In 1924 Beijing, the youthful Douzi and Shitou are brought together under the thumb of the strict master of a small acting troupe. It quickly becomes apparent that these are the most talented of the master's pupils, and he pushes them harder than his other students. Thirteen years later, their suffering has paid off. Douzi, now going by the name of Chen Dieyi and Shitou, called Duan Xiaolou, are major opera stars, and their production, 'Farewell My Concubine' (the story of the Chous emperor's concubine who kills herself rather than to be taken by the forces of the new Han Dynasty emperor) is nationally known. The two are inseparable, until the woman Juxian comes between them. This is when it becomes quite clear that Cheng's feelings for Duan are more than brotherly. He is in love with Duan, and sees Juxian as a threat to their relationship both on and off the stage, something that Duan seems to interpret as an obsession with the opera that Cheng cannot separate from real life.

From the Japanese invasion of 1937, the Guo Ming Dang consolidation of power, the Communist takeover in 1949, to the Cultural Revolution of the 60's and 70's, Both Duan and Cheng get into trouble with these new regimes. Duan because of his hotheadedness, and Cheng because of his naivete. Sometimes out of spite, sometimes out of love, both do things that come back to haunt them later in life in tragic fashion. Somehow they survive all this and following the end of the Cultural Revolution (1977) they try go get together to perform their famous opera once again. They replay the famous scene where the concubine slits her own throat and this time Douzi slits his own throat at the climax of the performance now leaving Xiaolou totally alone.

Running through the film is the Peking Opera also known as Farewell My Concubine.

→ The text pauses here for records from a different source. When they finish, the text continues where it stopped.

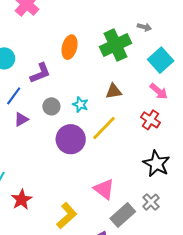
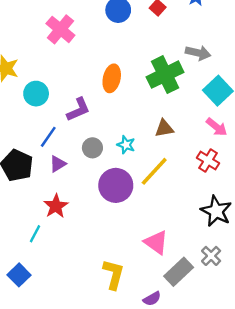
gray arrow: (144, 27) -> (198, 53), size x1.5
red star: (22, 200) -> (56, 206), moved
yellow L-shape: (67, 216) -> (114, 274), turned -32

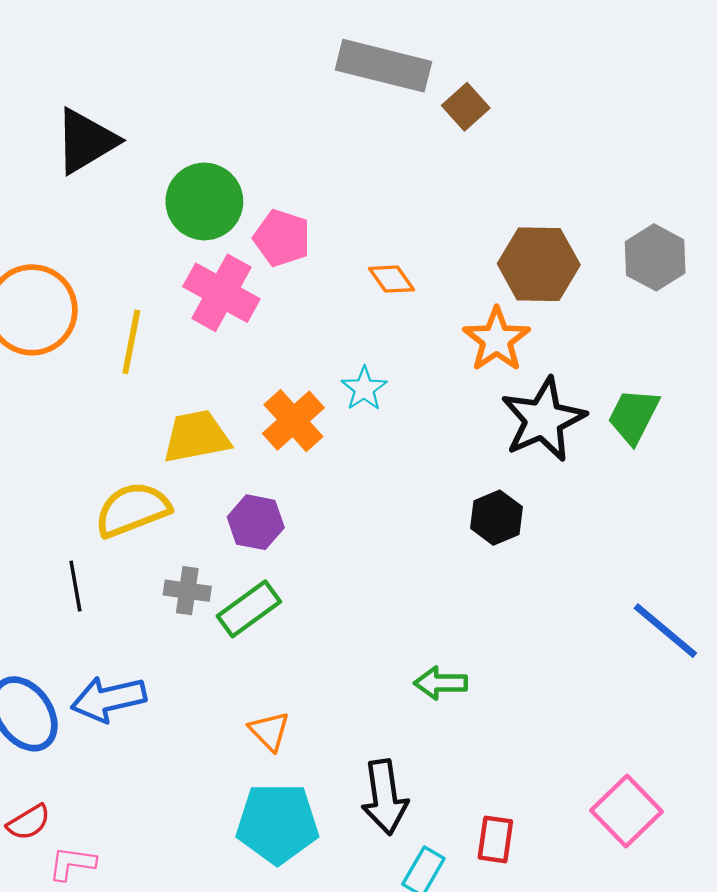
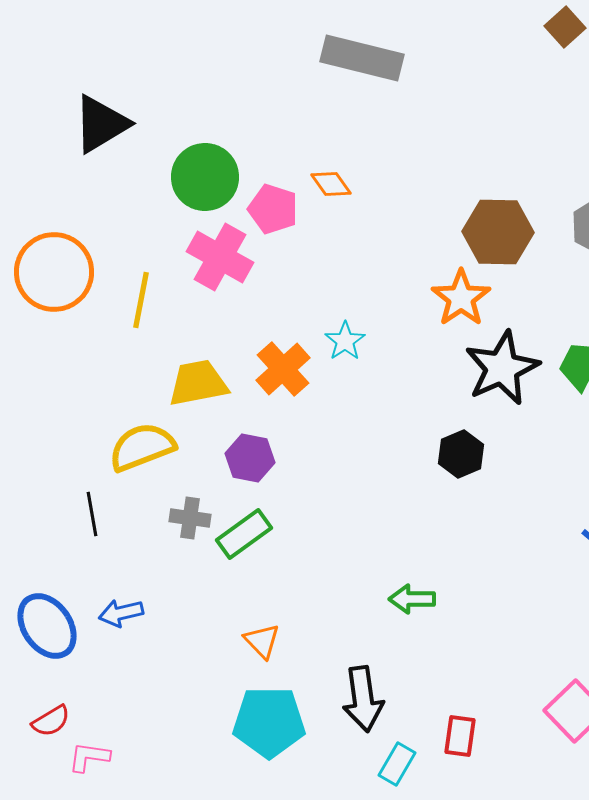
brown square: (466, 107) -> (565, 27), moved
orange diamond: (392, 279) -> (331, 184), moved
blue arrow: (108, 699) -> (121, 613), size x0.7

The opera becomes Dieyi and Xiaolou's staple act and scenes from it are performed throughout the film. The events in the film parallel the play. The opera concerns the loyalty of the concubine Yu Ji to the King of the state of Chu after Liu Bang soon to found the Han Dynasty has defeated him. The transition to Han Dynasty rule parallels the transition to the People's Republic of China. The Concubine's fatal devotion to her doomed emperor is echoed by Dieyi's devotion to Xiaolou.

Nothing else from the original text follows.